+++ Supplied data

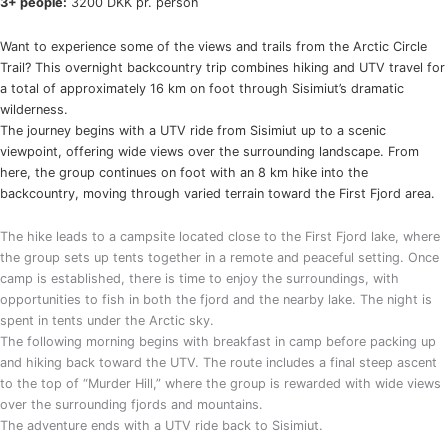
3+ people:
3200 DKK pr. person
Want to experience some of the views and trails from the Arctic Circle
Trail? This overnight backcountry trip combines hiking and UTV travel for
a total of approximately 16 km on foot through Sisimiut’s dramatic
wilderness.
The journey begins with a UTV ride from Sisimiut up to a scenic
viewpoint, offering wide views over the surrounding landscape. From
here, the group continues on foot with an 8 km hike into the
backcountry, moving through varied terrain toward the First Fjord area.
The hike leads to a campsite located close to the First Fjord lake, where
the group sets up tents together in a remote and peaceful setting. Once
camp is established, there is time to enjoy the surroundings, with
opportunities to fish in both the fjord and the nearby lake. The night is
spent in tents under the Arctic sky.
The following morning begins with breakfast in camp before packing up
and hiking back toward the UTV. The route includes a final steep ascent
to the top of “Murder Hill,” where the group is rewarded with wide views
over the surrounding fjords and mountains.
The adventure ends with a UTV ride back to Sisimiut.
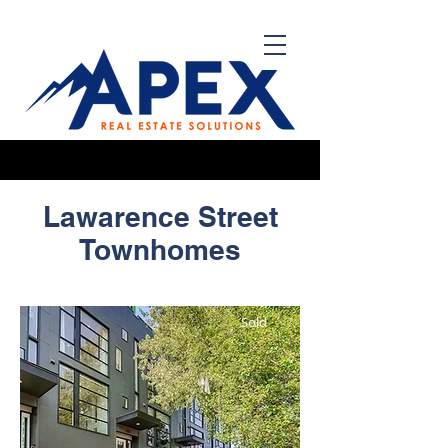
Lawarence
Street
Townhomes
Sold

++++++

Reproduce, with no pictures, the lines from the one containing "to the top of" to the end of the records above, exactly and inclusively.

## Response to this exercise
to the top of “Murder Hill,” where the group is rewarded with wide views
over the surrounding fjords and mountains.
The adventure ends with a UTV ride back to Sisimiut.
Lawarence
Street
Townhomes
Sold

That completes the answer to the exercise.